The respondents argued that the petitioner had an alternative remedy under the Income Tax Act and should pursue the statutory appeal process. However, the Court noted that an order under Section 148A(d) is not appealable, leaving the petitioner without an alternative efficacious remedy. As a result, the Court held that the writ petition was maintainable.

"Since the order under Section 148A(d) is not appealable, the petitioner has no alternative efficacious remedy other than approaching this Court under Article 226 of the Constitution," the Court stated.

The Court analyzed the statutory framework of Section 148A(b) of the Income Tax Act, which requires a minimum of 7 days and a maximum of 30 days for the taxpayer to respond to a show-cause notice. The Court found that the assessing officer had disregarded this requirement by issuing a final order on the same date the petitioner submitted his reply, without allowing him the full response period he had requested.

The Court observed that procedural fairness is a fundamental principle, particularly in reassessment proceedings that may have significant financial implications for taxpayers. By issuing the final order prematurely, the Income Tax Department had deprived the petitioner of a meaningful opportunity to be heard, rendering the order under Section 148A(d) procedurally unsound.

The Court referenced the decision in Laxminarayan Patidar v. Income Tax Officer, where it had previously emphasized the importance of procedural compliance in reassessment proceedings. The Court reiterated that any deviation from the prescribed procedure, especially when it affects the taxpayer's right to respond, renders the proceedings invalid.

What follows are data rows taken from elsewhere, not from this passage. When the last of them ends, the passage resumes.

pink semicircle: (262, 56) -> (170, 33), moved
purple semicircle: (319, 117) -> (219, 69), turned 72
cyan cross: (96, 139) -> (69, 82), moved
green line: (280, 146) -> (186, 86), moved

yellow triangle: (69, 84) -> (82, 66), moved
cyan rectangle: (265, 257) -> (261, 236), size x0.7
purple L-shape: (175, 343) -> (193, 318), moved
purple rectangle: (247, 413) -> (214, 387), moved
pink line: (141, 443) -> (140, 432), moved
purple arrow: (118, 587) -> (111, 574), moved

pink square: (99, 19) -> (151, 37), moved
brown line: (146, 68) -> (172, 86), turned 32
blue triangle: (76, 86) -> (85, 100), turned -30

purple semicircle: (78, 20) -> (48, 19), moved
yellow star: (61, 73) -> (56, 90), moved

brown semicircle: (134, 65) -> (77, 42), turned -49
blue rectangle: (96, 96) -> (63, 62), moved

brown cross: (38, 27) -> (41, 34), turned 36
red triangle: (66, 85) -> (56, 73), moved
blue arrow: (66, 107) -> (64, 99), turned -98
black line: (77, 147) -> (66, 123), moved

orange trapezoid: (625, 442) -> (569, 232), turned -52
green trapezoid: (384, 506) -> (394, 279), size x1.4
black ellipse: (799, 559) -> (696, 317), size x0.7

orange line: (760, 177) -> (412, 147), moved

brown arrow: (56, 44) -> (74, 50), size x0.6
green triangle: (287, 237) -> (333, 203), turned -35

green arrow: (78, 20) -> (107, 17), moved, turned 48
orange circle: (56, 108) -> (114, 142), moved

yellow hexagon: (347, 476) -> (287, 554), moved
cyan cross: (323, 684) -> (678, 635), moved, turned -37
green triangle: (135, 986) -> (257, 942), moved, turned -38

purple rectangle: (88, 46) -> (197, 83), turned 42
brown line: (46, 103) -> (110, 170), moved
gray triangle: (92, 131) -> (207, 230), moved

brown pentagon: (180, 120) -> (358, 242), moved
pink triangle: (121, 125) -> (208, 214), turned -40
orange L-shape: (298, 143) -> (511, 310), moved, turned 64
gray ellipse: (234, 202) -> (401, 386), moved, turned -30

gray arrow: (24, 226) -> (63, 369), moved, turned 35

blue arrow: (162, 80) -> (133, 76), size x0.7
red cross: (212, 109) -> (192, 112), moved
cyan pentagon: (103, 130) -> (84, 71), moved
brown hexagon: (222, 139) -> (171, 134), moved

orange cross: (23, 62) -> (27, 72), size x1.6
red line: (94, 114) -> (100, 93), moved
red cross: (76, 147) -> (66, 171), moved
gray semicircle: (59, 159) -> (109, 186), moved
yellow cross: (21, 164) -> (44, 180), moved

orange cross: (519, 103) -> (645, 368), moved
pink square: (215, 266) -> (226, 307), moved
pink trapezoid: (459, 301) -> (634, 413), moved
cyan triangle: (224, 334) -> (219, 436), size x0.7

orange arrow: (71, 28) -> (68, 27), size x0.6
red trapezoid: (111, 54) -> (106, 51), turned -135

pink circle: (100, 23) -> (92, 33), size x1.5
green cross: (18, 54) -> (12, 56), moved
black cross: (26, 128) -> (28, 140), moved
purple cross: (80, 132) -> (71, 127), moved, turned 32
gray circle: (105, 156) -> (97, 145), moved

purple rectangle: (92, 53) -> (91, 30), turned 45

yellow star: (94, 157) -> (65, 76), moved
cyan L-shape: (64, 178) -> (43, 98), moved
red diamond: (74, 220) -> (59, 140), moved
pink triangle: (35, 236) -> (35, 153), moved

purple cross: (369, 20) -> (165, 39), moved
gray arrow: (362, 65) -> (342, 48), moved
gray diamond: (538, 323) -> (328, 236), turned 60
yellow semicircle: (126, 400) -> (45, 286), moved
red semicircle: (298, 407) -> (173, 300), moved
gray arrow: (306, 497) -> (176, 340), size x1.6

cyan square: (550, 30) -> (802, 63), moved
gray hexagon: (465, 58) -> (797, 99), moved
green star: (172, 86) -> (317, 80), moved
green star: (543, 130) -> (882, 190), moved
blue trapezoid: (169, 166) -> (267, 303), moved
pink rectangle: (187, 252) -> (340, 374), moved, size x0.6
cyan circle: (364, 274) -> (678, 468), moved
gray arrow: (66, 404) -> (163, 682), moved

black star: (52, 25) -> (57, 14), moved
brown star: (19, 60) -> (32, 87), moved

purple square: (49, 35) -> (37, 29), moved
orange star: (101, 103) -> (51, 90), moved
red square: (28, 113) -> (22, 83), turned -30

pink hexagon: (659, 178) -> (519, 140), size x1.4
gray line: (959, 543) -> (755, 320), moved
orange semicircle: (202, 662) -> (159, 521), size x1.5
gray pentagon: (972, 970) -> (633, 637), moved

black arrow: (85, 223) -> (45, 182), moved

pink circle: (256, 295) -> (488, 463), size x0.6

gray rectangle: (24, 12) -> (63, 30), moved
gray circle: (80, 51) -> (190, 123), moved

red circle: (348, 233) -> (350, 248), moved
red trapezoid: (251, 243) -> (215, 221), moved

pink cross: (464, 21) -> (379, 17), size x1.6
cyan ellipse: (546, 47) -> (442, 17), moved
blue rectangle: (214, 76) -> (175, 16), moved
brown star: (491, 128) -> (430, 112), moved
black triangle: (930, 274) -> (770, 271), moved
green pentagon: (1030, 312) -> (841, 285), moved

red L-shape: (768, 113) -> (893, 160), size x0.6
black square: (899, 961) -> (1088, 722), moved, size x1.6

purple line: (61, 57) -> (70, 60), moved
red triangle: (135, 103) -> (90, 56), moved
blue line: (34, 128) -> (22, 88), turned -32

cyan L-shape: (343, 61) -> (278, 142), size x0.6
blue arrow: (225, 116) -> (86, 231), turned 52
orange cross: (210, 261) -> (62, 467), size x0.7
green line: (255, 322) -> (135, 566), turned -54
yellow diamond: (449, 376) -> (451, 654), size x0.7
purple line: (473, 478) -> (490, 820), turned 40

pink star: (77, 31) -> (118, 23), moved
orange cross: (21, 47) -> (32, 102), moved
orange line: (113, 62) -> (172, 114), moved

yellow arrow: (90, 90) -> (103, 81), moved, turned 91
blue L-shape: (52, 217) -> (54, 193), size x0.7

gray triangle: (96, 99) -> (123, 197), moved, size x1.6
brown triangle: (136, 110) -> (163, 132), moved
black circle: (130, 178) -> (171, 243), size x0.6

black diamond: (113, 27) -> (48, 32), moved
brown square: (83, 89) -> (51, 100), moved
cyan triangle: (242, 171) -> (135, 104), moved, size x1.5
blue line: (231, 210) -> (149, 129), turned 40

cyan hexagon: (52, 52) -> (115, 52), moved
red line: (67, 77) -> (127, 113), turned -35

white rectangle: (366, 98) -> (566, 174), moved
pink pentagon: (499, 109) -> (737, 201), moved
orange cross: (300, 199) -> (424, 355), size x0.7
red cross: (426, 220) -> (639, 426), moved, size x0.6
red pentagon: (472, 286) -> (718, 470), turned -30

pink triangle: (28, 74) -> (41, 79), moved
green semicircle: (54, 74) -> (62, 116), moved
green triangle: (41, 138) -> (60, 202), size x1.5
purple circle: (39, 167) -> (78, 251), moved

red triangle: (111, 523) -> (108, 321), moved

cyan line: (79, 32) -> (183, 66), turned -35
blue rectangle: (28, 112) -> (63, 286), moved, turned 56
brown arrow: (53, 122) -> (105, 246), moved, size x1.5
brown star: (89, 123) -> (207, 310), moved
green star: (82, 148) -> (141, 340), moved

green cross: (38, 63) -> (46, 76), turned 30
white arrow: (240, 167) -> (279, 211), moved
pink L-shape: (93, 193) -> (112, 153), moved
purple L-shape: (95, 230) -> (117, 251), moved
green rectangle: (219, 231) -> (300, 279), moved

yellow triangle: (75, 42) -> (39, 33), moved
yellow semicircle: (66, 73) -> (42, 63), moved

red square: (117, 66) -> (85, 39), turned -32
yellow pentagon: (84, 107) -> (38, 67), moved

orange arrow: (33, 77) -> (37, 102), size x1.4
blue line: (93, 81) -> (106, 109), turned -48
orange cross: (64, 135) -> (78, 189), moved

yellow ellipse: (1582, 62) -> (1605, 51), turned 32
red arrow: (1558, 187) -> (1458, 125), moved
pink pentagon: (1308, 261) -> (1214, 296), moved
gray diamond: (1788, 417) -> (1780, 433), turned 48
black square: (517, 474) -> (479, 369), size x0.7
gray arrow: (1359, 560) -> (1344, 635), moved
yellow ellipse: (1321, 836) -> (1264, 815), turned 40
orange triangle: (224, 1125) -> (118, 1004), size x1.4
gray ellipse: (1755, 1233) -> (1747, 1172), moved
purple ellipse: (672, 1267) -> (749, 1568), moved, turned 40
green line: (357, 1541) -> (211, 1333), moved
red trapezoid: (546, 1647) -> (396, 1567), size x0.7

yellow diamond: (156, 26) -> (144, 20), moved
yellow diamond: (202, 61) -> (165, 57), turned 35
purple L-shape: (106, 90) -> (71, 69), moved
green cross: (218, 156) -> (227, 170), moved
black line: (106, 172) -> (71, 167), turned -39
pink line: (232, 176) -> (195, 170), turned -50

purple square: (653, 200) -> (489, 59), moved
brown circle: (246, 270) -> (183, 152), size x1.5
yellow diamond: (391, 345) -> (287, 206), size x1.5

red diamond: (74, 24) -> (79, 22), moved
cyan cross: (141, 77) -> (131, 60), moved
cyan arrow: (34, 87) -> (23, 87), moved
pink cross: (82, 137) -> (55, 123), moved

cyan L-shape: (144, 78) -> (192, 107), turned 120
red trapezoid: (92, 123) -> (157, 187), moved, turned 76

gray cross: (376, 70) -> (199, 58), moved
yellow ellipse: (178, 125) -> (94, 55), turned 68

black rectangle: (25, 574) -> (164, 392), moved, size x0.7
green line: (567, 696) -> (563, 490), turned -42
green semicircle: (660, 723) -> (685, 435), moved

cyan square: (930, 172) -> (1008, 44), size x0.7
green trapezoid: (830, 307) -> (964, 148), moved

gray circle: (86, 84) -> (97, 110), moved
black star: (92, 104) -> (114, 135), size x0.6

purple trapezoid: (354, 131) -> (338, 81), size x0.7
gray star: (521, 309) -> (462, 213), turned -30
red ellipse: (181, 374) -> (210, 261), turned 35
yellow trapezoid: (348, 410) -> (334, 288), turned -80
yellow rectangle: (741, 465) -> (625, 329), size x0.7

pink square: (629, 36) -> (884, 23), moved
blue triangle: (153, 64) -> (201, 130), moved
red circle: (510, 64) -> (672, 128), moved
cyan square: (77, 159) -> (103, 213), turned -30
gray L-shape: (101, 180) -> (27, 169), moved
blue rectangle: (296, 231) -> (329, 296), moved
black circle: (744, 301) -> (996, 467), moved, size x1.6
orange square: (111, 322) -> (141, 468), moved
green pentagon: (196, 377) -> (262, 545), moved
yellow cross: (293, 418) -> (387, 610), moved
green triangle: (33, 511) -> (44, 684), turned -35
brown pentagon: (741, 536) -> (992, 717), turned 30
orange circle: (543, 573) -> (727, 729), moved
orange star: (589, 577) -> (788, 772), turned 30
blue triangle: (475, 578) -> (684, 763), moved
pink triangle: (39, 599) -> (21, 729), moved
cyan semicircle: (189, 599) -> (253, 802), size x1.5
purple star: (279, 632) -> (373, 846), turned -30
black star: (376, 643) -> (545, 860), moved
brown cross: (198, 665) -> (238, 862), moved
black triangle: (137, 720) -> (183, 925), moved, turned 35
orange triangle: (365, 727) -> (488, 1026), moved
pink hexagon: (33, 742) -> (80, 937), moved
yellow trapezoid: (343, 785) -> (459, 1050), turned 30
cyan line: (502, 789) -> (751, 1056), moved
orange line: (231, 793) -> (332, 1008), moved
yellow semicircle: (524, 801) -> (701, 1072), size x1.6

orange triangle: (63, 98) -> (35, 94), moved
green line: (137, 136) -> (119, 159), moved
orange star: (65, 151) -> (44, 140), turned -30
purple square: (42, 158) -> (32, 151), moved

Concluding that the procedural requirements under Section 148A(b) had not been followed, the Court set aside the impugned order dated April 5, 2024. The Court remitted the matter back to the assessing officer for fresh consideration, directing the authority to allow the petitioner a fair opportunity to respond to the show-cause notice in accordance with the prescribed time limits under the Income Tax Act.

"In view of the above, the impugned order dated 05.04.2024 is hereby set aside without entering into the merits of the case. The matter is remitted back to the respondents to decide the show-cause notice issued under Section 148A(d) afresh after providing an adequate opportunity of hearing to the petitioner," the Court ordered.

The Madhya Pradesh High Court's ruling in Rakesh Agrawal v. Central Board of Direct Taxes underscores the importance of procedural fairness in tax reassessment proceedings. The Court's emphasis on the need for effective opportunity of hearing under Section 148A reinforces the procedural safeguards provided to taxpayers, ensuring that they are given adequate time to respond to tax authorities' queries before a reassessment notice is issued.

This judgment serves as a reminder to tax authorities to adhere strictly to statutory timelines and procedural requirements, especially in matters where taxpayer rights and obligations are at stake.